**Task directions**
From the entries below, return exactly the lines beginning at the one that contains "- JEUDI 8h/12h - 13h30/17h" and ending at the one that contains "lisando seus hábitos", both of them included, and only those lines.

Dataset entries:
====

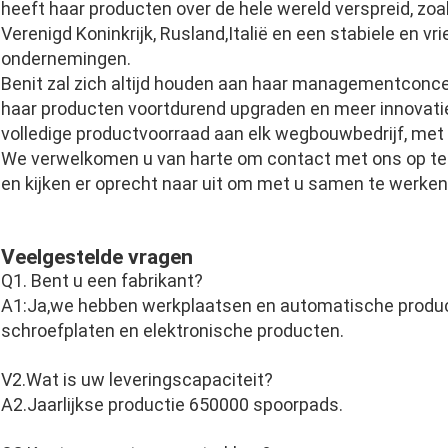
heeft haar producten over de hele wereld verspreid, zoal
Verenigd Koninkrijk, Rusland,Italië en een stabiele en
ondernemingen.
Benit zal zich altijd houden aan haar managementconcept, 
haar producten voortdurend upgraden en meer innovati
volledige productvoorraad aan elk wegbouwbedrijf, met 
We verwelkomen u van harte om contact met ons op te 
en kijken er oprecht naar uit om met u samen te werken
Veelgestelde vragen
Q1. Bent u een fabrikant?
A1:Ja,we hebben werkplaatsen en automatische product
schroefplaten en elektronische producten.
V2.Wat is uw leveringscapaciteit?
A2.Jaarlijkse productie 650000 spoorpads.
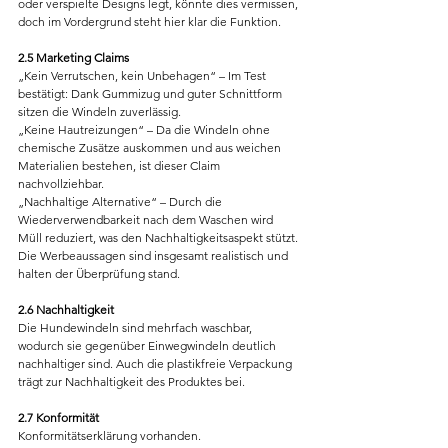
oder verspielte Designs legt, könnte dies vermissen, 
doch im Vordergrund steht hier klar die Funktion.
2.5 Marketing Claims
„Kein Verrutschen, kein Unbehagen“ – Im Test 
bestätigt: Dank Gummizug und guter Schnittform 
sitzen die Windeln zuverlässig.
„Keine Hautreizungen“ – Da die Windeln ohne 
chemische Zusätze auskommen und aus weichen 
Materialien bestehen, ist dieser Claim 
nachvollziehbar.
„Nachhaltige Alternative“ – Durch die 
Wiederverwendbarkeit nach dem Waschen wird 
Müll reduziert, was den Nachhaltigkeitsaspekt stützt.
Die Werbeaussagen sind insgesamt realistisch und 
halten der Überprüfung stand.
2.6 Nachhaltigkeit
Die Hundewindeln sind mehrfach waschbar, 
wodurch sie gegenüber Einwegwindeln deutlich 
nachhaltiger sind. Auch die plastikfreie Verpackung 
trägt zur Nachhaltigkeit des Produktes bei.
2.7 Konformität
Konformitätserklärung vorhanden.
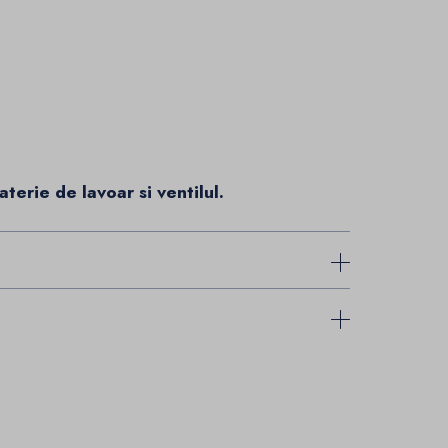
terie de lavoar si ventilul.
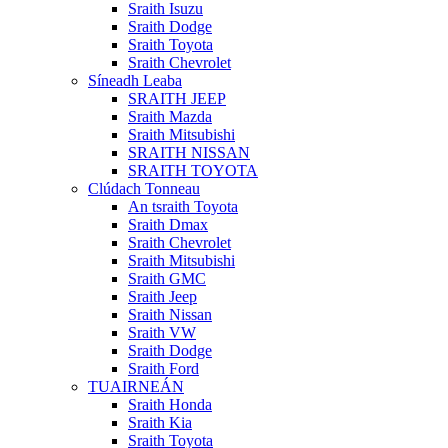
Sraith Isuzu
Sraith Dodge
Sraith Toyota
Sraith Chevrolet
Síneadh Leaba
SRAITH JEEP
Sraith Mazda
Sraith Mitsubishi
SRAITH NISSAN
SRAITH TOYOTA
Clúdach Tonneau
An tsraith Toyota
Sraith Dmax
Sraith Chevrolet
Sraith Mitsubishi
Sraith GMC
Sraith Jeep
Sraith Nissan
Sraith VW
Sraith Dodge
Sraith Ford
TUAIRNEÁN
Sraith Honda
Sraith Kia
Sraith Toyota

====

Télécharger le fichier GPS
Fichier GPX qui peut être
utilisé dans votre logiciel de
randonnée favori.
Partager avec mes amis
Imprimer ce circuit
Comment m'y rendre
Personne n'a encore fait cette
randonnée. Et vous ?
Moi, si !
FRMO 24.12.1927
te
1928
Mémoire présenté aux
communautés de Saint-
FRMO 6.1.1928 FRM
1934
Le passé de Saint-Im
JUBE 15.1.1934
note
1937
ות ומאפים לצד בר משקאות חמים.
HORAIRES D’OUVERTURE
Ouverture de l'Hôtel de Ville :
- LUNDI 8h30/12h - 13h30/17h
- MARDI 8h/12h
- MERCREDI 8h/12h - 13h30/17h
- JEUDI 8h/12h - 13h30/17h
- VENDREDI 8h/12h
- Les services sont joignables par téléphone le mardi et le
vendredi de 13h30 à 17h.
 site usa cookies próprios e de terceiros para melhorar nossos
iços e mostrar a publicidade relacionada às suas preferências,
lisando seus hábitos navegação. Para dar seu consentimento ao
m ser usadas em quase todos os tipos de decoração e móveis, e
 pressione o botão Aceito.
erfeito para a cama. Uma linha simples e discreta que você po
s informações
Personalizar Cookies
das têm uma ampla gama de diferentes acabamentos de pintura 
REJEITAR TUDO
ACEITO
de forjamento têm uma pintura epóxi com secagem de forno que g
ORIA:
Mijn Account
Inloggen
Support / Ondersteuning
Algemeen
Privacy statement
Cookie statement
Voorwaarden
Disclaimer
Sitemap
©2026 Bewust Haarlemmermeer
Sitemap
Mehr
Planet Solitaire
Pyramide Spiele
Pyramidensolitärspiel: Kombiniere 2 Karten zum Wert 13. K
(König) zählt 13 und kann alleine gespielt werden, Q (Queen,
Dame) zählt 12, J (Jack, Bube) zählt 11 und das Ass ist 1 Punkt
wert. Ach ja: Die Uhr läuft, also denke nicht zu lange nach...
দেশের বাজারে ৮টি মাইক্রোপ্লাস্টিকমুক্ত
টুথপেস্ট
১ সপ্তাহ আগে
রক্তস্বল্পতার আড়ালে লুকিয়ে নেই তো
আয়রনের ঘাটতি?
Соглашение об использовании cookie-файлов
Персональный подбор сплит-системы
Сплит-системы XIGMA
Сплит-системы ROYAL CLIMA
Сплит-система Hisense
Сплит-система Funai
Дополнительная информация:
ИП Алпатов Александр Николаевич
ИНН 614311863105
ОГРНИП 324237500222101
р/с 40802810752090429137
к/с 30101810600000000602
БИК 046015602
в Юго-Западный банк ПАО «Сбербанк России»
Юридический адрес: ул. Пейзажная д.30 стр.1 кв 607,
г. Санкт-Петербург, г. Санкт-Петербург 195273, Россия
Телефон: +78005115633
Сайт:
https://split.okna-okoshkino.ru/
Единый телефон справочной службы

====

**Problem solution**
- JEUDI 8h/12h - 13h30/17h
- VENDREDI 8h/12h
- Les services sont joignables par téléphone le mardi et le
vendredi de 13h30 à 17h.
 site usa cookies próprios e de terceiros para melhorar nossos
iços e mostrar a publicidade relacionada às suas preferências,
lisando seus hábitos navegação. Para dar seu consentimento ao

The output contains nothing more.